Go to the Bedrock section of the AWS console, then to "Chat/Text Playground" and select Anthropic Claude Sonnet 4.5. You'll be presented with a dialog to fill out and enable the foundation model.
Install the VSCode extension:
code --install-extension anthropic.claude-code
Identify your Bedrock Claude Sonnet 4.5 inference profile ARN:
aws bedrock list-inference-profiles --region us-west-2 --profile YOUR_AWS_PROFILE_NAME --no-cli-pager | jq '.inferenceProfileSummaries | .[] | select(.inferenceProfileId | match("us.anthropic.claude-sonnet-4-5-20250929-v1:0")) | .inferenceProfileArn'
NOTE: This assumes you're in the US, if using another global region use the global Anthropic Claude Sonnet profile name in the above command.
Add the following to your VSCode user settings.json file (usually this is ~/.config/Code/User/settings.json):
{
"claudeCode.selectedModel": "us.anthropic.claude-sonnet-4-5-20250929-v1:0",
"claudeCode.environmentVariables": [
{
"name": "AWS_PROFILE",
"value": "YOUR_AWS_PROFILE_NAME"
},
{
"name": "AWS_REGION",
"value": "YOUR_AWS_REGION_FROM_ABOVE"
},
{
"name": "BEDROCK_MODEL_ID",
"value": "INFERENCE_PROFILE_ARN_FROM_ABOVE"
},
{
"name": "CLAUDE_CODE_USE_BEDROCK",
"value": "1"
}
],
"claudeCode.disableLoginPrompt": true,
}
You'll probably have to restart your VSCode session if it was running. Then, open the Claude window and type a question or request and you should see a successful response like below:
We did it! I'm not super impressed with the missing/broken/overlooked features of the Claude Code VSCode extension related to AWS IAM credentials. But it works fine for the time being and I'll revisit this issue and report back when these issues are resolved and we can all begin using short lived credentials with the extension.

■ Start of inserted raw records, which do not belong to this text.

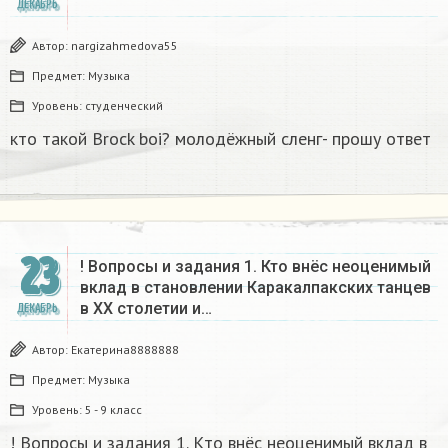
ДЕКАБРЬ
Автор:
nargizahmedova55
Предмет:
Музыка
Уровень:
студенческий
кто такой Brock boi? молодёжный сленг- прошу ответ​
23
! Вопросы и задания 1. Кто внёс неоценимый
вклад в становлении Каракалпакских танцев
в ХХ столетии и…
ДЕКАБРЬ
Автор:
Екатерина8888888
Предмет:
Музыка
Уровень:
5 - 9 класс
! Вопросы и задания 1. Кто внёс неоценимый вклад в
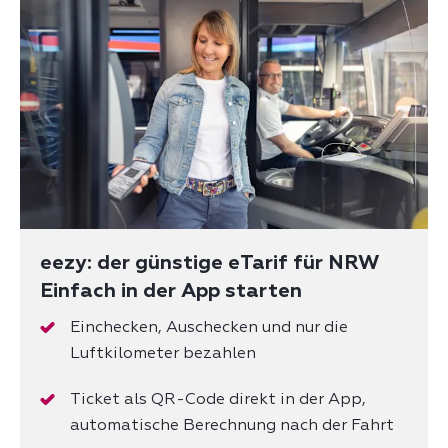
eezy: der günstige eTarif für NRW
Einfach in der App starten
Einchecken, Auschecken und nur die
Luftkilometer bezahlen
Ticket als QR-Code direkt in der App,
automatische Berechnung nach der Fahrt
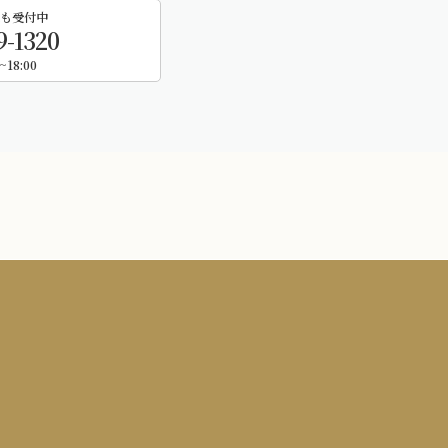
も受付中
9-1320
~18:00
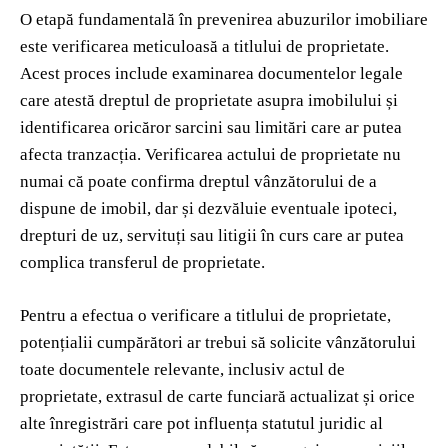
O etapă fundamentală în prevenirea abuzurilor imobiliare
este verificarea meticuloasă a titlului de proprietate.
Acest proces include examinarea documentelor legale
care atestă dreptul de proprietate asupra imobilului și
identificarea oricăror sarcini sau limitări care ar putea
afecta tranzacția. Verificarea actului de proprietate nu
numai că poate confirma dreptul vânzătorului de a
dispune de imobil, dar și dezvăluie eventuale ipoteci,
drepturi de uz, servituți sau litigii în curs care ar putea
complica transferul de proprietate.
Pentru a efectua o verificare a titlului de proprietate,
potențialii cumpărători ar trebui să solicite vânzătorului
toate documentele relevante, inclusiv actul de
proprietate, extrasul de carte funciară actualizat și orice
alte înregistrări care pot influența statutul juridic al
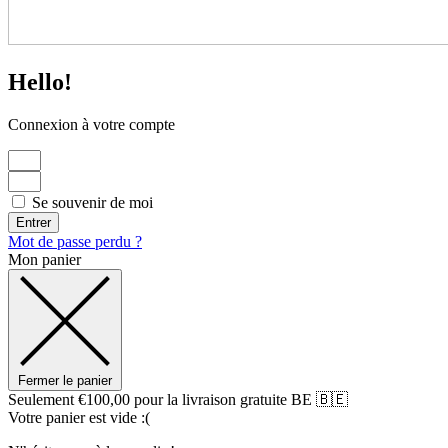
Hello!
Connexion à votre compte
Se souvenir de moi
Entrer
Mot de passe perdu ?
Mon panier
Fermer le panier
Seulement
€
100,00
pour la livraison gratuite BE 🇧🇪
Votre panier est vide :(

I borrowed some information from this incredibly detailed blog post by Vasko Kelkocev. [5]
But even though that blog was written in October 2025, it was already out of date by the time I found it. I had to add more IAM permissions to get the extension to work with Bedrock (specifically bedrock:InvokeModelWithResponseStream), and there were some other issues with the configuration I had to play with. Thanks for the great blog Vasko.